== Input data

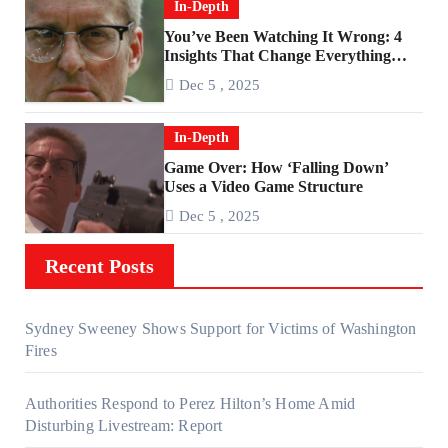
In-Depth
You’ve Been Watching It Wrong: 4
Insights That Change Everything
About ‘Falling Down’
Dec 5 , 2025
In-Depth
Game Over: How ‘Falling Down’
Uses a Video Game Structure
Dec 5 , 2025
Recent Posts
Sydney Sweeney Shows Support for Victims of Washington
Fires
Authorities Respond to Perez Hilton’s Home Amid
Disturbing Livestream: Report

====

**What needs to be done**
Keep the pictures out while you retype all of the data above exactly as it appears.

**Answer below**
In-Depth
You’ve Been Watching It Wrong: 4
Insights That Change Everything
About ‘Falling Down’
Dec 5 , 2025
In-Depth
Game Over: How ‘Falling Down’
Uses a Video Game Structure
Dec 5 , 2025
Recent Posts
Sydney Sweeney Shows Support for Victims of Washington
Fires
Authorities Respond to Perez Hilton’s Home Amid
Disturbing Livestream: Report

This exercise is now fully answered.